RALEIGH, N.C. (AP) — North Carolina transportation officials are taking steps to remove the last vestiges of a highway named more than a century ago for Confederate president Jefferson Davis.
The N.C. Department of Transportation is removing signs and markers in the state-owned right of way, The News & Observer of Raleigh reports. The groundwork for the removal was laid this summer after the death of George Floyd led to a review of Confederate monuments and symbols.
The Daughters of the Confederacy conceived of the Jefferson Davis Highway in 1913, partly as an answer to the Lincoln Highway between New York and San Francisco dedicated that year. The group identified the highway’s route along existing roads, then promoted the name with signs, stone markers and state and local government resolutions.
The route they chose through North Carolina runs about 160 miles (about 258 kilometers) from the Virginia state line, follows U.S. 15 through Durham and Chapel Hill south to Sanford, then U.S. 1 to South Carolina near Rockingham.
Virginia officially adopted the name, but NCDOT officials say despite requests from the Daughters of the Confederacy in the 1920s and again in the late 1950s, North Carolina never did.
“So there is not an officially named Jefferson Davis Highway from the Board of Transportation out there anywhere, but there are some local designations that appear to have been put up within our right of way,” chairman Mike Fox told fellow board members in June.
This week, the board’s road naming committee, which Fox leads, signed off on NCDOT’s plans to remove several Jefferson Davis Highway signs in Granville County.
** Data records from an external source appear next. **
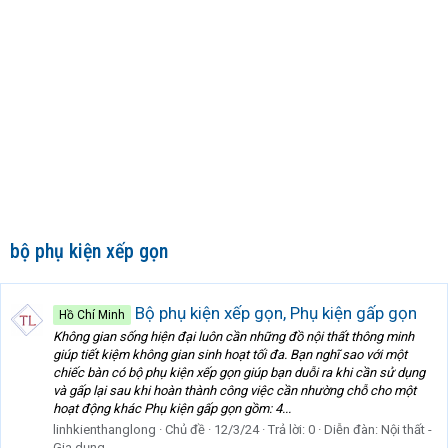
bộ phụ kiện xếp gọn
Bộ phụ kiện xếp gọn, Phụ kiện gấp gọn
Hồ Chí Minh
Không gian sống hiện đại luôn cần những đồ nội thất thông minh
giúp tiết kiệm không gian sinh hoạt tối đa. Bạn nghĩ sao với một
chiếc bàn có bộ phụ kiện xếp gọn giúp bạn duỗi ra khi cần sử dụng
và gấp lại sau khi hoàn thành công việc cần nhường chỗ cho một
hoạt động khác Phụ kiện gấp gọn gồm: 4...
linhkienthanglong
Chủ đề
12/3/24
Trả lời: 0
Diễn đàn:
Nội thất -
Gia dụng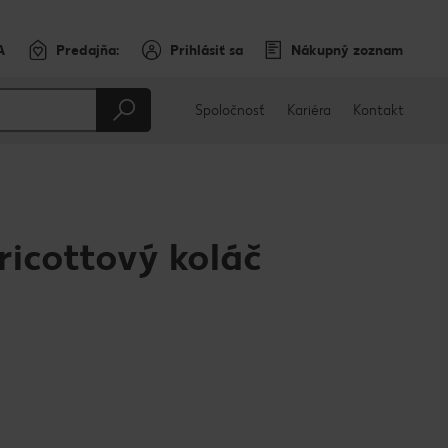
A
Predajňa:
Prihlásiť sa
Nákupný zoznam
Spoločnosť
Kariéra
Kontakt
icottový koláč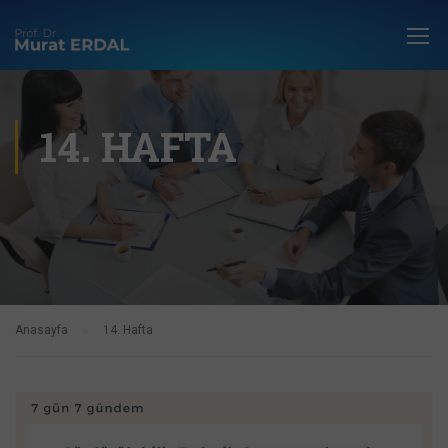
14. HAFTA
Anasayfa
14. Hafta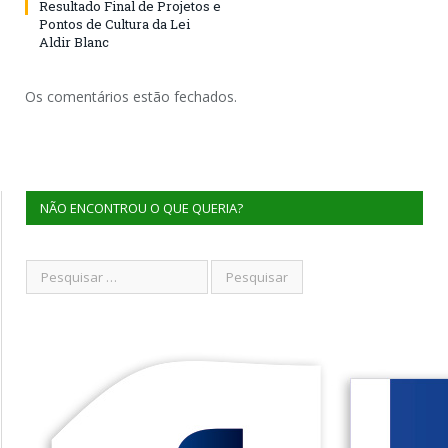
Resultado Final de Projetos e
Pontos de Cultura da Lei
Aldir Blanc
Os comentários estão fechados.
NÃO ENCONTROU O QUE QUERIA?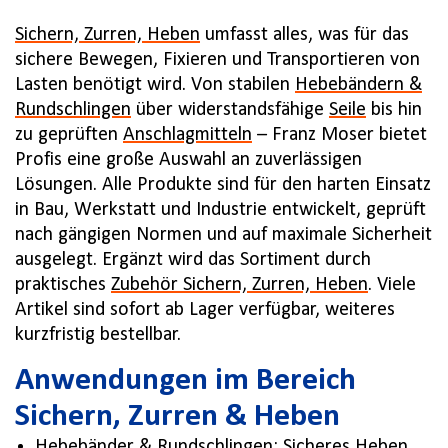
Sichern, Zurren, Heben
umfasst alles, was für das
sichere Bewegen, Fixieren und Transportieren von
Lasten benötigt wird. Von stabilen
Hebebändern &
Rundschlingen
über widerstandsfähige
Seile
bis hin
zu geprüften
Anschlagmitteln
– Franz Moser bietet
Profis eine große Auswahl an zuverlässigen
Lösungen. Alle Produkte sind für den harten Einsatz
in Bau, Werkstatt und Industrie entwickelt, geprüft
nach gängigen Normen und auf maximale Sicherheit
ausgelegt. Ergänzt wird das Sortiment durch
praktisches
Zubehör Sichern, Zurren, Heben
. Viele
Artikel sind sofort ab Lager verfügbar, weiteres
kurzfristig bestellbar.
Anwendungen im Bereich
Sichern, Zurren & Heben
Hebebänder & Rundschlingen
: Sicheres Heben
Kevin Lacy, the department’s traffic engineer, said the signs are official highway signs, but it’s not clear how they got there.
Lacy said he will also write a letter to the state division of the United Daughters of the Confederacy asking it to work with local communities to remove several stone markers along the highway.
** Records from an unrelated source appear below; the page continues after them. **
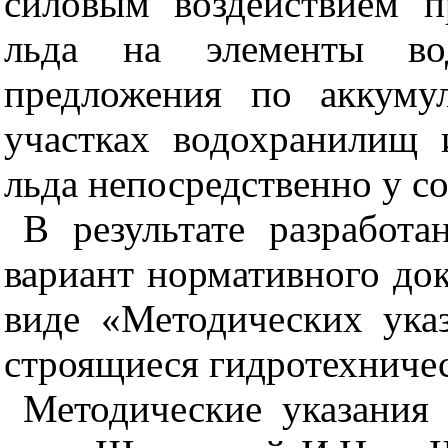
силовым воздействием п
льда на элементы вод
предложения по аккуму
участках водохранилищ 
льда непосредственно у с
В результате разработ
вариант нормативного док
виде «Методических ука
строящиеся гидротехниче
Методические указания 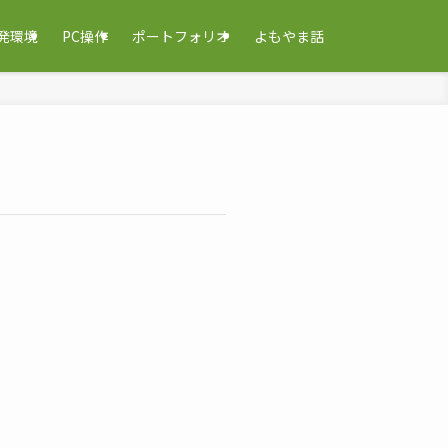
発環境
PC操作
ポートフォリオ
よもやま話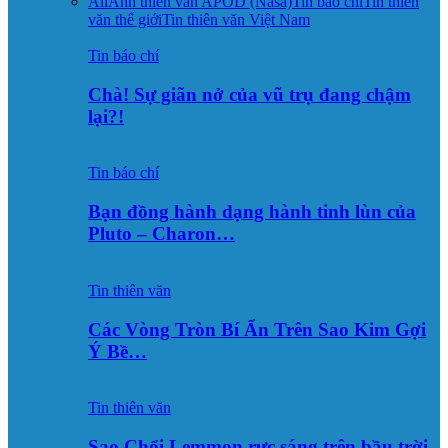
All
Ảnh thiên văn APOD (Nasa)
Tin báo chí
Tin thiên
văn thế giới
Tin thiên văn Việt Nam
Tin báo chí
Chà! Sự giãn nở của vũ trụ đang chậm
lại?!
Tin báo chí
Bạn đồng hành dạng hành tinh lùn của
Pluto – Charon…
Tin thiên văn
Các Vòng Tròn Bí Ẩn Trên Sao Kim Gợi
Ý Bề…
Tin thiên văn
Sao Chổi Lemmon rực sáng trên bầu trời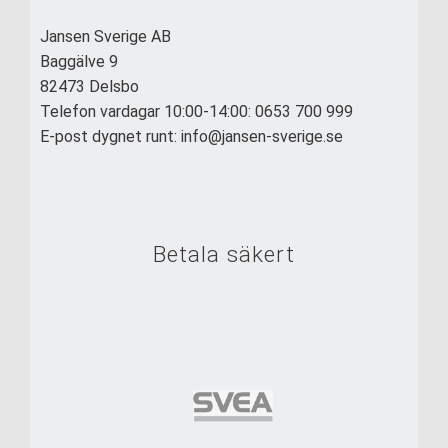
Jansen Sverige AB
Baggälve 9
82473 Delsbo
Telefon vardagar 10:00-14:00: 0653 700 999
E-post dygnet runt: info@jansen-sverige.se
Betala säkert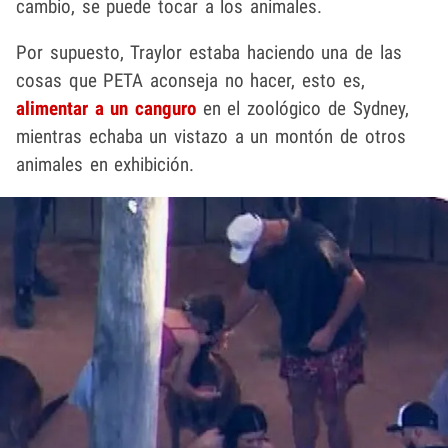
cambio, se puede tocar a los animales.
Por supuesto, Traylor estaba haciendo una de las
cosas que PETA aconseja no hacer, esto es,
alimentar a un canguro
en el zoológico de Sydney,
mientras echaba un vistazo a un montón de otros
animales en exhibición.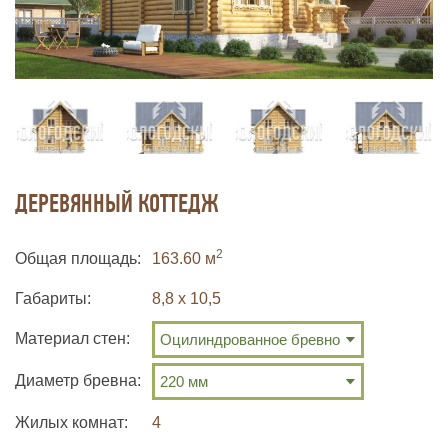
ДЕРЕВЯННЫЙ КОТТЕДЖ
2
Общая площадь
163.60 м
Габариты
8,8 х 10,5
Материал стен:
Диаметр бревна:
Жилых комнат
4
Efforts by The News & Observer to reach the United Daughters of the Confederacy were not successful. The organization lists an email address on its website but not a phone number.
While wanting signs and markers gone, NCDOT is not trying to rename a section of U.S. 1 in Lee County that is actually called Jefferson Davis Highway. The Daughters of the Confederacy asked the county to so designate the road in 1959, and Lee commissioners agreed, according to a copy of the resolution provided by the county.
Lacy suggested that, because the county named the road, NCDOT should let the county handle any changes, which would affect the addresses of numerous residents and business owners. But Lee County officials say if the highway is to be rechristened it should be up to NCDOT or the General Assembly. No one has asked Lee County commissioners to rename the road, said spokeswoman Jamie Brown, and the county isn’t considering it.